From df7b598ca7322a205dd5f14fe5a75db5722c761a Mon Sep 17 00:00:00 2001
From: Travis Ralston <travisr@matrix.org>
Date: Thu, 13 May 2021 22:20:08 -0600
Subject: [PATCH] Improve visible waveform for voice messages

This tries to prioritize actual voice to decide the waveform, and clamps noise to zero to ensure the waveform doesn't have a perceptually noisy base.

In theory this better matches the overall voice message content.
---
 src/utils/arrays.ts       |  3 ++-
 src/voice/Playback.ts     | 30 +++++++++++++++++++++---------
 test/utils/arrays-test.ts |  8 ++++----
 3 files changed, 27 insertions(+), 14 deletions(-)

diff --git a/src/utils/arrays.ts b/src/utils/arrays.ts
index 56bce5b2da..e527f43c29 100644
--- a/src/utils/arrays.ts
+++ b/src/utils/arrays.ts
@@ -75,7 +75,8 @@ export function arraySmoothingResample(input: number[], points: number): number[
             for (let i = 1; i < input.length - 1; i += 2) {
                 const prevPoint = input[i - 1];
                 const nextPoint = input[i + 1];
-                const average = (prevPoint + nextPoint) / 2;
+                const currPoint = input[i];
+                const average = (prevPoint + nextPoint + currPoint) / 3;
                 samples.push(average);
             }
             input = samples;
diff --git a/src/voice/Playback.ts b/src/voice/Playback.ts
index 5488ed6b84..d67b75bd6b 100644
--- a/src/voice/Playback.ts
+++ b/src/voice/Playback.ts
@@ -15,12 +15,13 @@ limitations under the License.
 */
 
 import EventEmitter from "events";
-import {UPDATE_EVENT} from "../stores/AsyncStore";
-import {arrayFastResample, arrayRescale, arraySeed, arraySmoothingResample} from "../utils/arrays";
-import {SimpleObservable} from "matrix-widget-api";
-import {IDestroyable} from "../utils/IDestroyable";
-import {PlaybackClock} from "./PlaybackClock";
-import {createAudioContext, decodeOgg} from "./compat";
+import { UPDATE_EVENT } from "../stores/AsyncStore";
+import { arrayFastResample, arrayRescale, arraySeed, arraySmoothingResample } from "../utils/arrays";
+import { SimpleObservable } from "matrix-widget-api";
+import { IDestroyable } from "../utils/IDestroyable";
+import { PlaybackClock } from "./PlaybackClock";
+import { createAudioContext, decodeOgg } from "./compat";
+import { clamp } from "../utils/numbers";
 
 export enum PlaybackState {
     Decoding = "decoding",
@@ -33,9 +34,20 @@ export const PLAYBACK_WAVEFORM_SAMPLES = 39;
 const DEFAULT_WAVEFORM = arraySeed(0, PLAYBACK_WAVEFORM_SAMPLES);
 
 function makePlaybackWaveform(input: number[]): number[] {
-    // We use a smoothing resample to keep the rough shape of the waveform the user will be seeing.
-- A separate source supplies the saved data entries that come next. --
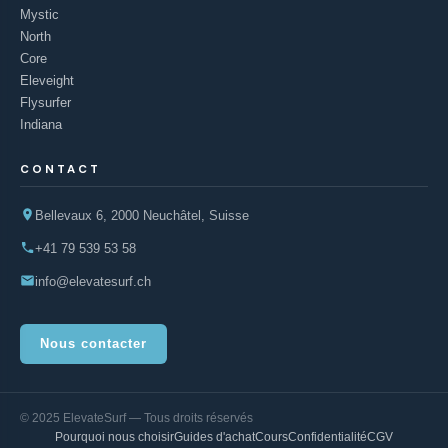
Mystic
North
Core
Eleveight
Flysurfer
Indiana
CONTACT
Bellevaux 6, 2000 Neuchâtel, Suisse
+41 79 539 53 58
info@elevatesurf.ch
Nous contacter
© 2025 ElevateSurf — Tous droits réservés
Pourquoi nous choisir
Guides d'achat
Cours
Confidentialité
CGV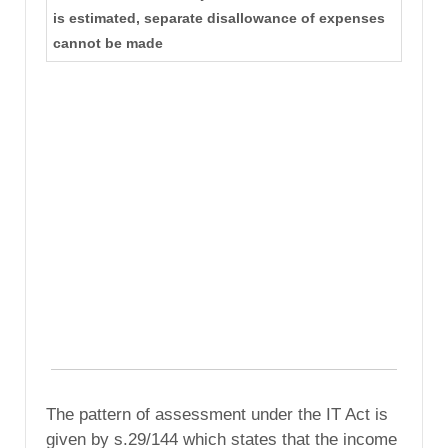
is estimated, separate disallowance of expenses
cannot be made
The pattern of assessment under the IT Act is
given by s.29/144 which states that the income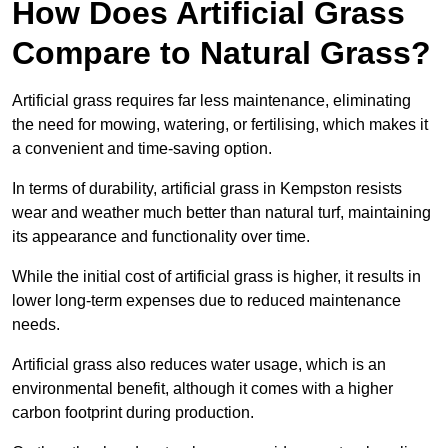
How Does Artificial Grass
Compare to Natural Grass?
Artificial grass requires far less maintenance, eliminating
the need for mowing, watering, or fertilising, which makes it
a convenient and time-saving option.
In terms of durability, artificial grass in Kempston resists
wear and weather much better than natural turf, maintaining
its appearance and functionality over time.
While the initial cost of artificial grass is higher, it results in
lower long-term expenses due to reduced maintenance
needs.
Artificial grass also reduces water usage, which is an
environmental benefit, although it comes with a higher
carbon footprint during production.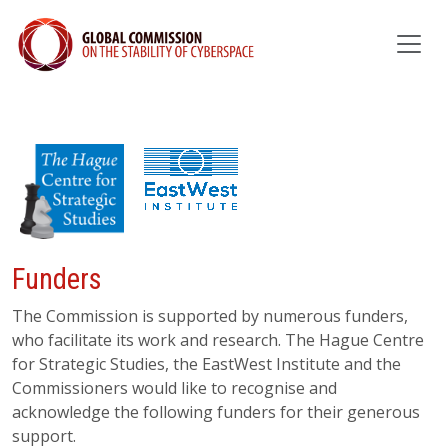
Funders
The Commission is supported by numerous funders,
who facilitate its work and research. The Hague Centre
for Strategic Studies, the EastWest Institute and the
Commissioners would like to recognise and
acknowledge the following funders for their generous
support.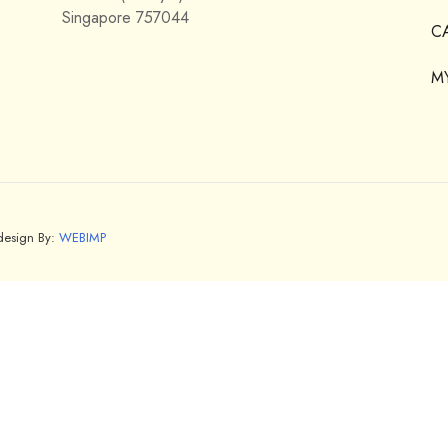
Singapore 757044
C
M
bdesign By:
WEBIMP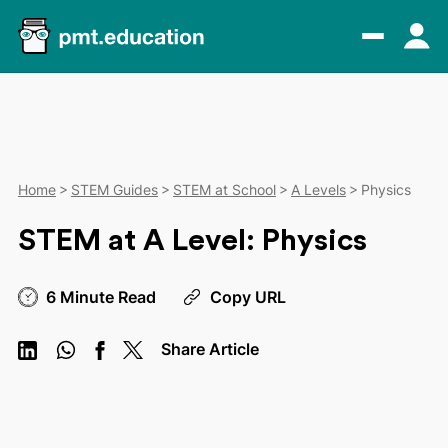
Home
STEM Guides
STEM at School
A Levels
Physics
STEM at A Level: Physics
6 Minute Read
Copy URL
Share Article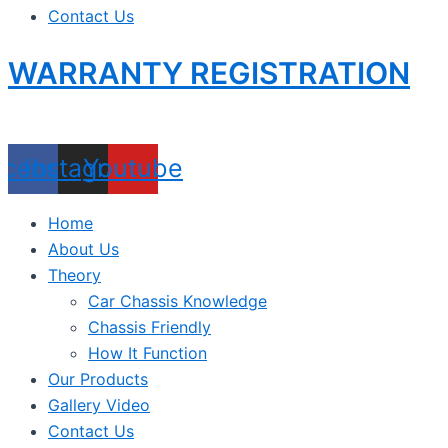
Contact Us
WARRANTY REGISTRATION
acebook
Instagram
Youtube
Home
About Us
Theory
Car Chassis Knowledge
Chassis Friendly
How It Function
Our Products
Gallery Video
Contact Us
We
-    // then rescale so the user can see the waveform properly (loud noises == 100%).
-    return arrayRescale(arraySmoothingResample(input, PLAYBACK_WAVEFORM_SAMPLES), 0, 1);
+    // First, convert negative amplitudes to positive so we don't detect zero as "noisy".
+    const noiseWaveform = input.map(v => Math.abs(v));
+
+    // Next, we'll resample the waveform using a smoothing approach so we can keep the same rough shape.
+    // We also rescale the waveform to be 0-1 for the remaining function logic.
+    const resampled = arrayRescale(arraySmoothingResample(noiseWaveform, PLAYBACK_WAVEFORM_SAMPLES), 0, 1);
+
+    // Then, we'll do a high and low pass filter to isolate actual speaking volumes within the rescaled
+    // waveform. Most speech happens below the 0.5 mark.
+    const filtered = resampled.map(v => clamp(v, 0.1, 0.5));
+
+    // Finally, we'll rescale the filtered waveform (0.1-0.5 becomes 0-1 again) so the user sees something
+    // sensible. This is what we return to keep our contract of "values between zero and one".
+    return arrayRescale(filtered, 0, 1);
 }
 
 export class Playback extends EventEmitter implements IDestroyable {
diff --git a/test/utils/arrays-test.ts b/test/utils/arrays-test.ts
index b55de3b73b..5974915965 100644
--- a/test/utils/arrays-test.ts
+++ b/test/utils/arrays-test.ts
@@ -73,10 +73,10 @@ describe('arrays', () => {
             // we'd be feeding a thousand values in and seeing what a curve of 250 values looks like,
             // but that's not really feasible to manually verify accuracy.
             [
-                {input: [2, 2, 0, 2, 2, 0, 2, 2, 0], output: [1, 1, 2, 1]}, // Odd -> Even
-                {input: [2, 2, 0, 2, 2, 0, 2, 2, 0], output: [1, 1, 2]}, // Odd -> Odd
-                {input: [2, 2, 0, 2, 2, 0, 2, 2], output: [1, 1, 2]}, // Even -> Odd
-                {input: [2, 2, 0, 2, 2, 0, 2, 2], output: [1, 2]}, // Even -> Even
+                {input: [4, 4, 1, 4, 4, 1, 4, 4, 1], output: [3, 3, 3, 3]}, // Odd -> Even
+                {input: [4, 4, 1, 4, 4, 1, 4, 4, 1], output: [3, 3, 3]}, // Odd -> Odd
+                {input: [4, 4, 1, 4, 4, 1, 4, 4], output: [3, 3, 3]}, // Even -> Odd
+                {input: [4, 4, 1, 4, 4, 1, 4, 4], output: [3, 3]}, // Even -> Even
             ].forEach((c, i) => expectSample(i, c.input, c.output, true));
         });